Maka dari itu, Khairul juga sangat berharap kepada pihak manapun yang peduli terhadap tunanetra dapat memberikan bantuan Al Quran Braille.Agar, kaum tunanetra dapat membaca Al Quran Braille dengan baik, sebagaimana layaknya muslimim dan muslima.
Sementara itu, salah seorang anggota Pertuni Sumut, Retnita Yuliana Ratna, mengakui setiap tahunnya di bulan Ramadan 1442 H sejak tahun 2015, mengikuti tadarusan di Kantor Sekertariat Pertuni Sumut sejak tahun.
"Sudah 6 tahun lebih kurang saya mengikuti rutinitas tadarusan ini setiap bulan Ramadan. Bahkan, setiap hari juga saya ikuti program one day one jus yang diberikan Pertuni Sumut," tuturnya.
Retnita juga mengaku merasakan senang dan bangga mengikuti tadarusan dan program one day one jus.
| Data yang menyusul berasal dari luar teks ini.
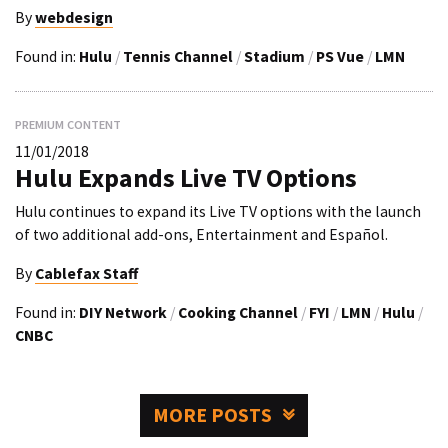
By
webdesign
Found in:
Hulu
/
Tennis Channel
/
Stadium
/
PS Vue
/
LMN
PREMIUM CONTENT
11/01/2018
Hulu Expands Live TV Options
Hulu continues to expand its Live TV options with the launch
of two additional add-ons, Entertainment and Español.
By
Cablefax Staff
Found in:
DIY Network
/
Cooking Channel
/
FYI
/
LMN
/
Hulu
/
CNBC
MORE POSTS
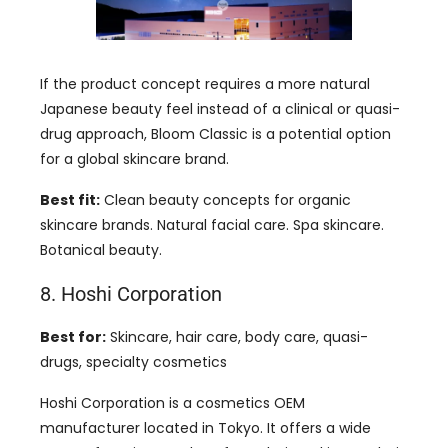
If the product concept requires a more natural
Japanese beauty feel instead of a clinical or quasi-
drug approach, Bloom Classic is a potential option
for a global skincare brand.
Best fit:
Clean beauty concepts for organic
skincare brands. Natural facial care. Spa skincare.
Botanical beauty.
8. Hoshi Corporation
Best for:
Skincare, hair care, body care, quasi-
drugs, specialty cosmetics
Hoshi Corporation is a cosmetics OEM
manufacturer located in Tokyo. It offers a wide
Karena, menurutnya selaku umat Muslim harus dan diwajibkan membacakan ayat-ayat suci Al Quran.
"Apalagi di bulan Ramadan, kita sebagai umat muslim diwajibkan membaca ayat ayat suci Al Quran. Jadi saya senang dan bangga bisa mengikuti ini setiap hari di bulan Ramadan dan di hari biasa juga," tuturnya.
Di Pertuni Sumut ini juga, tidak hanya diajari membaca Al Quran saja. Melainkan diajarkan ilmu agama dan diajarkan menafsirkan ayat ayat suci Al Quran."Bagi anggota Pertuni Sumut yang baru awal belajar membaca Al Quran, juga diajari di Pertuni Sumut. Bahkan untuk menafsiran ayat-ayatnya Al Quran juga diajari di sini," pungkasnya.